**EXTRACTED ENTRIES:**

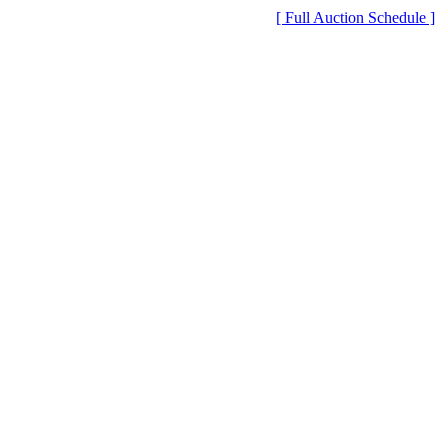
[ Full Auction Schedule ]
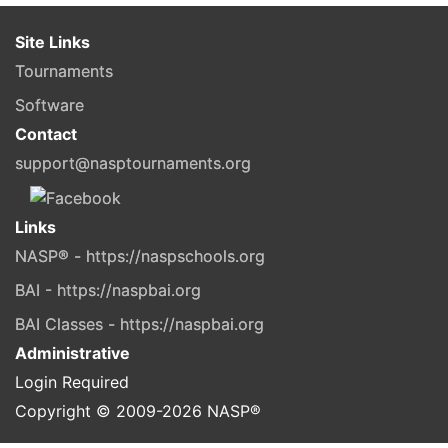
Site Links
Tournaments
Software
Contact
support@nasptournaments.org
Links
NASP® - https://naspschools.org
BAI - https://naspbai.org
BAI Classes - https://naspbai.org
Administrative
Login Required
Copyright © 2009-
2026
NASP®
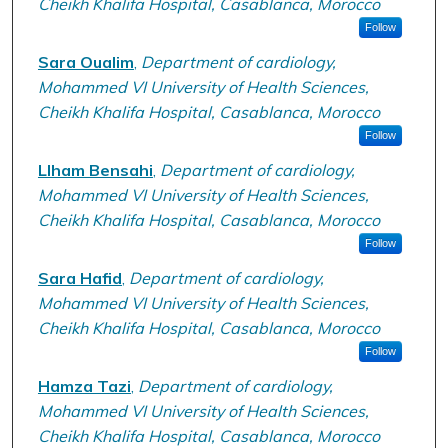
Cheikh Khalifa Hospital, Casablanca, Morocco
Follow
Sara Oualim
,
Department of cardiology,
Mohammed VI University of Health Sciences,
Cheikh Khalifa Hospital, Casablanca, Morocco
Follow
Llham Bensahi
,
Department of cardiology,
Mohammed VI University of Health Sciences,
Cheikh Khalifa Hospital, Casablanca, Morocco
Follow
Sara Hafid
,
Department of cardiology,
Mohammed VI University of Health Sciences,
Cheikh Khalifa Hospital, Casablanca, Morocco
Follow
Hamza Tazi
,
Department of cardiology,
Mohammed VI University of Health Sciences,
Cheikh Khalifa Hospital, Casablanca, Morocco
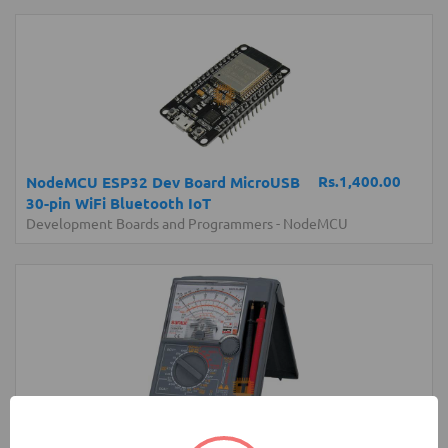
Rs.1,400.00
NodeMCU ESP32 Dev Board MicroUSB
30-pin WiFi Bluetooth IoT
Development Boards and Programmers
-
NodeMCU
Rs.17,850.00
Sanwa YX360TRF Analog Multimeter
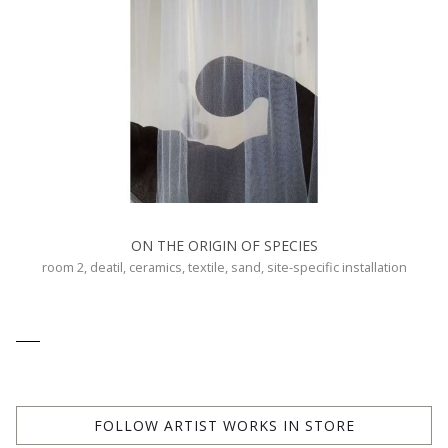
ON THE ORIGIN OF SPECIES
room 2, deatil, ceramics, textile, sand, site-specific installation
FOLLOW ARTIST WORKS IN STORE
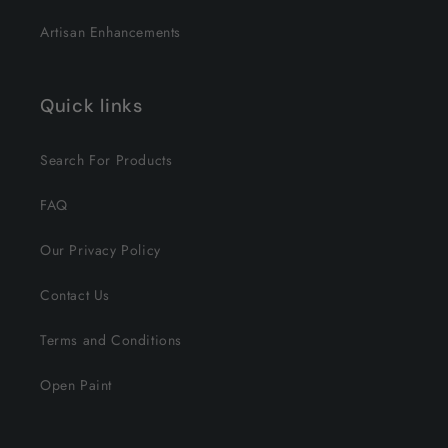
Artisan Enhancements
Quick links
Search For Products
FAQ
Our Privacy Policy
Contact Us
Terms and Conditions
Open Paint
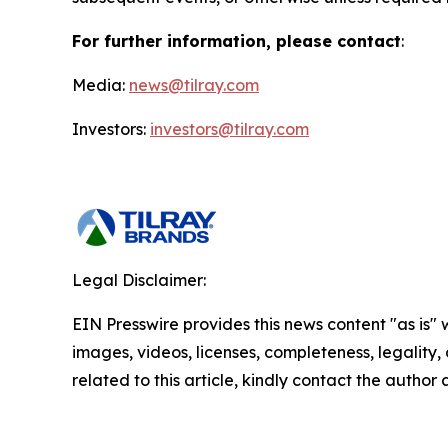
For further information, please contact
:
Media:
news@tilray.com
Investors:
investors@tilray.com
Legal Disclaimer:
EIN Presswire provides this news content "as is" 
images, videos, licenses, completeness, legality, o
related to this article, kindly contact the author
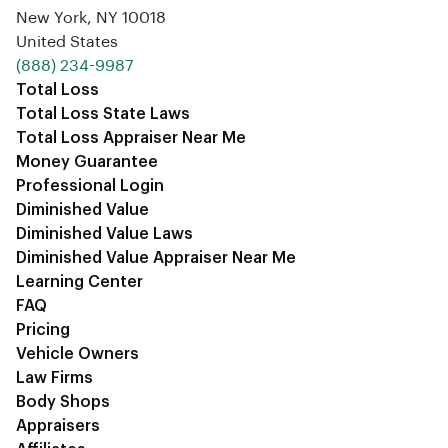
New York, NY 10018
United States
‪(888) 234-9987‬
Total Loss
Total Loss State Laws
Total Loss Appraiser Near Me
Money Guarantee
Professional Login
Diminished Value
Diminished Value Laws
Diminished Value Appraiser Near Me
Learning Center
FAQ
Pricing
Vehicle Owners
Law Firms
Body Shops
Appraisers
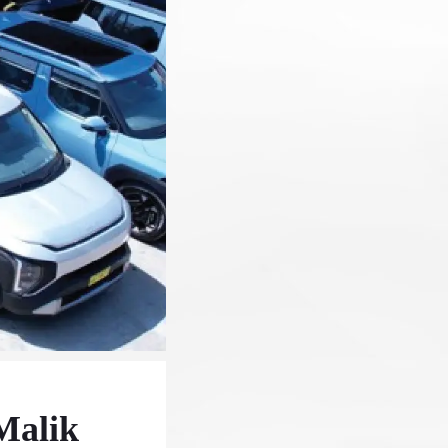
Malik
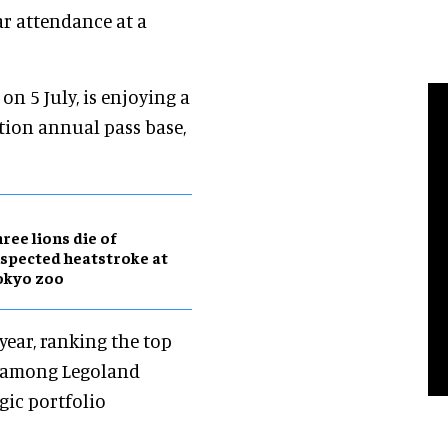
ear attendance at a
on 5 July, is enjoying a
ation annual pass base,
ree lions die of
spected heatstroke at
okyo zoo
year, ranking the top
n among Legoland
egic portfolio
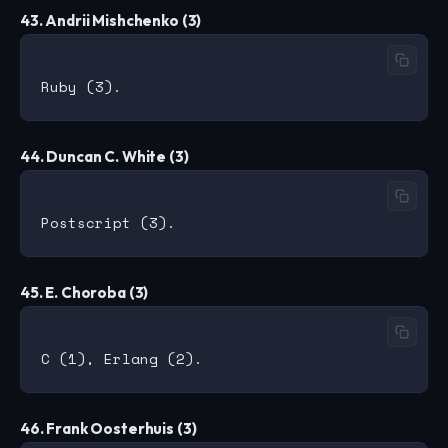
43. Andrii Mishchenko (3)
44. Duncan C. White (3)
45. E. Choroba (3)
46. Frank Oosterhuis (3)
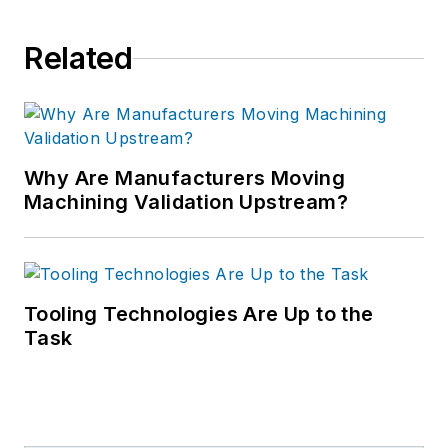
Related
Why Are Manufacturers Moving
Machining Validation Upstream?
Tooling Technologies Are Up to the
Task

**WHAT NEEDS TO BE DONE:**
Beginning with the line in which "44. Duncan C. White (3)" appears, repeat exactly each line down to the close of the material, leaving every picture out.

**ANSWER TO THIS PROBLEM:**
44. Duncan C. White (3)
45. E. Choroba (3)
46. Frank Oosterhuis (3)
Related
Why Are Manufacturers Moving
Machining Validation Upstream?
Tooling Technologies Are Up to the
Task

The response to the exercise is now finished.